Model Architecture
AlignAIR leverages a multi-task deep residual convolutional architecture to simultaneously predict V, D, and J segmentation, allele classification, mutation rates, and productivity.
Input Representation
DNA sequences are integer-encoded and tokenized into fixed-length windows (default: 576 nt). Each nucleotide is embedded into a learned continuous representation. The embedded input is passed through multiple 1D convolutional layers.
Residual Convolutional Stack
The backbone of the network is a series of residual blocks with dilated 1D convolutions. This design ensures both local and global context capture without excessive depth. Batch normalization and dropout are used for regularization.
The network is symmetric and preserves sequence length, allowing predictions at each nucleotide position.
Multi-Task Output Heads
The model branches into multiple heads:
- V/D/J segmentation: Start and end coordinates for each gene segment.
- Allele classification: Likelihood distribution over known V, D, and J alleles.
- Mutation rate: A regression head to estimate per-sequence mutation level.

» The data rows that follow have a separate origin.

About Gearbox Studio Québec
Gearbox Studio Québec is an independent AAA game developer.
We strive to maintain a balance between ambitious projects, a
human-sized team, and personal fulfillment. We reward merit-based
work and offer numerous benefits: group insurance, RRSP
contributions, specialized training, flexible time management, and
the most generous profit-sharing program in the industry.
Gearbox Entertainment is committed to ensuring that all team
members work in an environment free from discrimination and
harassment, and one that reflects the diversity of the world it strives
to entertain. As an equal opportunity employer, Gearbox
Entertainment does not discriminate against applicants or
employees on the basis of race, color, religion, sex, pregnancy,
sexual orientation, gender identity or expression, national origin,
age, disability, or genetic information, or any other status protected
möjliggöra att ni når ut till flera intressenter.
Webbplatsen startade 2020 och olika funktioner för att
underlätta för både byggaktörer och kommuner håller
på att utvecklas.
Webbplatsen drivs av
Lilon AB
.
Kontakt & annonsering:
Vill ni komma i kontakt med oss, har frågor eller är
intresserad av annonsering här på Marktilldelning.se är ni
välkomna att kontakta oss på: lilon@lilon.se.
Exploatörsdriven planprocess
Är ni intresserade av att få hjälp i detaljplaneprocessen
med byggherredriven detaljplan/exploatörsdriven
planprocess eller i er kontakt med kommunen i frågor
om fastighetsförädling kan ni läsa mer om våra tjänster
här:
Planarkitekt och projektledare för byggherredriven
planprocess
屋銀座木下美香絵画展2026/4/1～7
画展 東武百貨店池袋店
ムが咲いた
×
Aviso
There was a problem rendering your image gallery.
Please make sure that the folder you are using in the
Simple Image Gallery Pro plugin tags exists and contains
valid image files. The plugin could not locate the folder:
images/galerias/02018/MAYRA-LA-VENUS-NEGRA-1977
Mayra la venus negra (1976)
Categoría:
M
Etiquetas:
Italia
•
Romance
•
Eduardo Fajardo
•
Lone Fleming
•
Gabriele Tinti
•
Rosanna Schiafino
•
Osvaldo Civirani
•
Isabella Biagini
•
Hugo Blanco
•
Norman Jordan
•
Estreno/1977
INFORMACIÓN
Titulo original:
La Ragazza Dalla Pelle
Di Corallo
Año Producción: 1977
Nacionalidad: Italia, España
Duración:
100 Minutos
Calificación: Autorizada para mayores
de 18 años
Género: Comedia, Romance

- Productivity prediction: Binary classification to determine if the sequence is productive.
Loss Function Design
AlignAIR optimizes a composite loss function combining:
- Cross-entropy for allele classification
- IoU-style regression loss for segmentation
- MSE loss for mutation prediction
- Binary cross-entropy for productivity
All losses are normalized and weighted to prevent dominance of any single task.
Efficiency and Parallelization
The convolutional architecture enables efficient GPU utilization and allows processing of thousands of sequences in parallel using large batch sizes. Model inference is fully parallelized over batch and sequence dimensions.
References
For a schematic and exact implementation details, see Supplementary Figure 2 and Section 1.4 of the AlignAIR manuscript.